Quasi-spherical subsonic accretion can be realized in slowly rotating wind-fed X-ray pulsars (XPSRs) at X-ray luminosities <4 10^{36} erg/s. In this regime the accreting matter settles down subsonically onto the rotating magnetosphere, forming an extended quasi-static shell. The shell mediates the angular momentum removal from the rotating NS magnetosphere by shear turbulent viscosity in the boundary layer or via large-scale convective motions. In the last case the differential rotation law in the shell is close to iso-angular-momentum rotation. The accretion rate through the shell is determined by the ability of the plasma to enter the magnetosphere due to Rayleigh-Taylor instabilities while taking cooling into account.

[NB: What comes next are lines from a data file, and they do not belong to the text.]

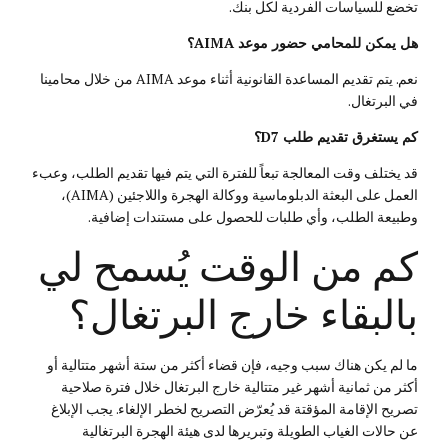
تخضع للسياسات الفردية لكل بنك.
هل يمكن للمحامي حضور موعد AIMA؟
نعم. يتم تقديم المساعدة القانونية أثناء موعد AIMA من خلال محامينا
في البرتغال.
كم يستغرق تقديم طلب D7؟
قد يختلف وقت المعالجة تبعاً للفترة التي يتم فيها تقديم الطلب، وعبء
العمل على البعثة الدبلوماسية ووكالة الهجرة واللاجئين (AIMA)،
وطبيعة الطلب، وأي طلبات للحصول على مستندات إضافية.
كم من الوقت يُسمح لي
بالبقاء خارج البرتغال؟
ما لم يكن هناك سبب وجيه، فإن قضاء أكثر من ستة أشهر متتالية أو
أكثر من ثمانية أشهر غير متتالية خارج البرتغال خلال فترة صلاحية
تصريح الإقامة المؤقتة قد يُعرّض التصريح لخطر الإلغاء. يجب الإبلاغ
عن حالات الغياب الطويلة وتبريرها لدى هيئة الهجرة البرتغالية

Measurements of spin-up/spin-down rates of quasi-spherically wind accreting XPSRs in equilibrium with known orbital periods (like e.g. GX 301-2 and Vela X-1) enable determination of the main dimensionless parameters of the model and the NS magnetic field. For equilibrium pulsars with independent measurements of the magnetic field, the stellar wind velocity from the companion can be estimated without the use of complicated spectroscopic measurements. For non-equilibrium pulsars, a maximum possible spin-down torque exerted on the accreting NS exists. From observations of the spin-down rate and X-ray luminosity in such pulsars (GX 1+4, SXP 1062, 4U 2206+54, etc.) a lower limit on the NS magnetic field is derived, which in all cases turns out to be close to the standard one and in agreement with cyclotron line measurements. The model explains the existence of super slowly rotating XPSRs without the need to hypothesize on additional accretion properties and magnetar-like magnetic fields in accreting neutron stars.